Editorial : cultiver une autre image

Devinez dans quel pays ont été récoltées ces statistiques en 2015 : 43 millions de pauvres, 15 millions d’affamés, plus de deux millions de prisonniers, 16 000 mariages de mineurs, 13 200 morts par armes à feu. Certains se sont peut-être déjà trompés. Ce n’est pas en Afrique que cela se passe, comme on serait tenté de croire, mais bel et bien aux Etats-Unis. Pourtant le pays de l’oncle Sam reste l’un des Etats jouissant d’une meilleure image dans le monde et continue de nourrir le rêve américain de nombreux jeunes. Qu’en est-il du continent africain ? Les Universités africaines de la communication de Ouagadougou (UACO), édition 2019, posent la problématique à partir de ce lundi 25 novembre, sous le thème interpellateur : « Communication et géopolitique : construire une autre image de l’Afrique ».

Trop longtemps, en effet, l’image de l’Afrique perçue comme un bloc monolithique a été celle des autres. C’est-à-dire une construction autour du symbolisme occidental du noir (deuil, tristesse, désespoir, peur, mort…) et des représentations associées sans une volonté d’échange et de compréhension mutuelle. Gageons que l’exercice heuristique engagé à Ouagadougou sur une autre image de l’Afrique sera enfin le déclic d’une prise de conscience individuelle et collective de cette réalité plutôt anglo-saxonne de ce qu’on appelle « Nation branding » (la marque d’un pays), c’est-à-dire, projeter une image positive contrôlée, sans aucun étalage excessif des problèmes, en dehors de la tentation du déni systématique des réalités. Enfin, disons-nous, parce que nos pays ont longtemps ramé à contrecourant de la dynamique. Alors que les puissances travaillent à renforcer leur voix et leur soft power (l’influence douce) en vertu duquel l’Etat le plus puissant n’est pas forcément celui qui a plus de têtes nucléaires. Ce, à travers des agences de presse qu’ils veulent tout aussi influentes. Sous nos tropiques en revanche, l’heure était au « démantèlement » des agences nationales de presse qui ne représentaient souvent que les « majors » de l’information sur le plan national, au profit de certaines publications internationales particulièrement cotées dans nos palais présidentiels. Le résultat est là. Il n’est pas à l’avantage du continent : la construction d’une autre image va au-delà de la nécessaire réhabilitation des agences nationales de presse sur d’autres modèles que ceux hérités de la colonisation avec des moyens conséquents et la création de medias d’envergure internationale.

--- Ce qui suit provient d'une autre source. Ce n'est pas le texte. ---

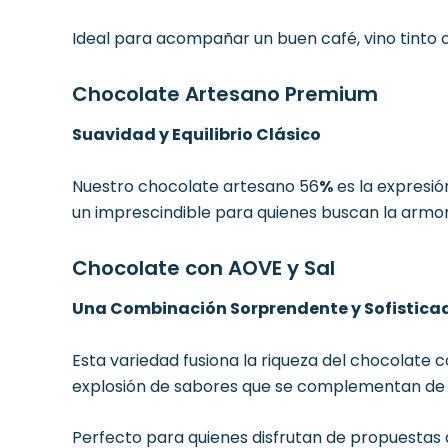
Ideal para acompañar un buen café, vino tinto 
Chocolate Artesano Premium
Suavidad y Equilibrio Clásico
Nuestro chocolate artesano 56
%
es la expresió
un imprescindible para quienes buscan la armoní
Chocolate con AOVE y Sal
Una Combinación Sorprendente y Sofistica
Esta variedad fusiona la riqueza del chocolate 
explosión de sabores que se complementan de fo
Perfecto para quienes disfrutan de propuestas d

En matière de presse, cette tendance est observable au Burkina Faso et au Niger notamment où elles sont en train de retrouver timidement la plénitude de leurs attributions grâce à une volonté politique affirmée. Il faut rappeler à juste titre que l’histoire du continent, en général, a été écrite dans les mêmes conditions, faisant notamment des soldats africains qui ont héroïquement participé à la libération de la France, de simples tirailleurs « sénégalais » sans nom. Autrement, que personne ne s’émeuve de voir que le géant économique nigérian soit réduit à Boko Haram, que le Sahel soit présenté sous le seul angle de la menace terroriste, que le Burkina Faso ne renvoie plus qu’à l’insurrection populaire de 2014 et que la surnatalité supposée soit élevée au rang des problèmes prioritaires de développement du continent. Aussi un véritable aggiornamento s’impose-t-il au sein de nos classes politiques et dirigeantes actuelles plus enclines à « se confier » aux médias étrangers….

Pour qu’advienne cette autre image de l’Afrique, il va falloir nous atteler, comme disait Joseph Ki- Zerbo « à désenchaîner les consciences et les subconscients. » Ce qui passe par une éducation citoyenne à même de « fabriquer » une élite consciencieuse fondue dans la masse qui  va parler pour éclairer le peuple et lui faire comprendre qu’il est parmi les plus grands d’Afrique et que par conséquent il ne saurait plier l’échine.